Another student, “Marcus,” goes straight for the jugular and “challenges capitalism and corporate control of the United States.” Some that he offered:
1. We want the mask of capitalism lifted and economic classes disbanded.
2. We want an end to the solitary control of mass media by corporations.
5. We want an end to the health insurance system in America. It is time to end corporate control of Americans’ health.
6. We want fair treatment of all criminals. Rich money launderers and tax fraud offenders should receive the same punishment as armed robbers and drug dealers.
9. We want an end to all corporate funding of education. The public education system is being used by corporations as a training ground for future employees.
10. We demand an end to the growing separation of the economic classes of America. The enslavement of the middle and lower classes by the bourgeoisie must be put to a stop.
Au found this “piece notable for its relentless attack on corporate America; it demonstrates a growing consciousness among students about issues such as sweatshops, media bias, campaign financing, and the encroachment of private industry on public education.”

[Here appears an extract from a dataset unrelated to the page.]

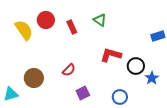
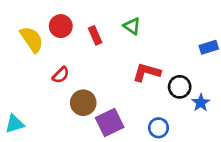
red semicircle: (69, 70) -> (61, 75), moved
brown circle: (34, 78) -> (83, 103), moved
purple square: (83, 93) -> (110, 123), size x1.5

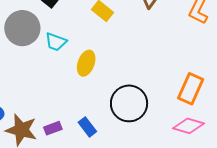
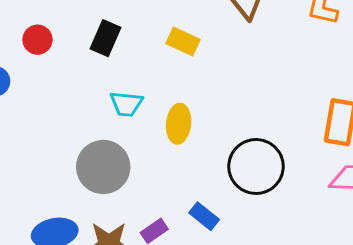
gray circle: (22, 28) -> (103, 167), moved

There are many more incredible comments in Au’s lesson plan, but perhaps the most revealing is when Au laments that more students didn’t strike a more radical pose:
“The Panthers were also struggling against cynicism, powerlessness, and resignation. My hope is that the lesson laid a groundwork, so that in the future the students will have some tools with which they can assess issues they see in their own communities and their lives and perhaps develop Ten Point Programs of their own. The Ten Point Program may be a place where students are able to find their voice and speak out about the problems they see in this world – and, more difficult, begin to organize to put their program into practice.” (emphasis added)
Incredible. A more fitting title for Au’s lesson plan would be “What Would the Black Panthers Do?” because apparently in Au’s eyes, they are to be held up as freedom fighters and not the violent thugs they were and continue to be.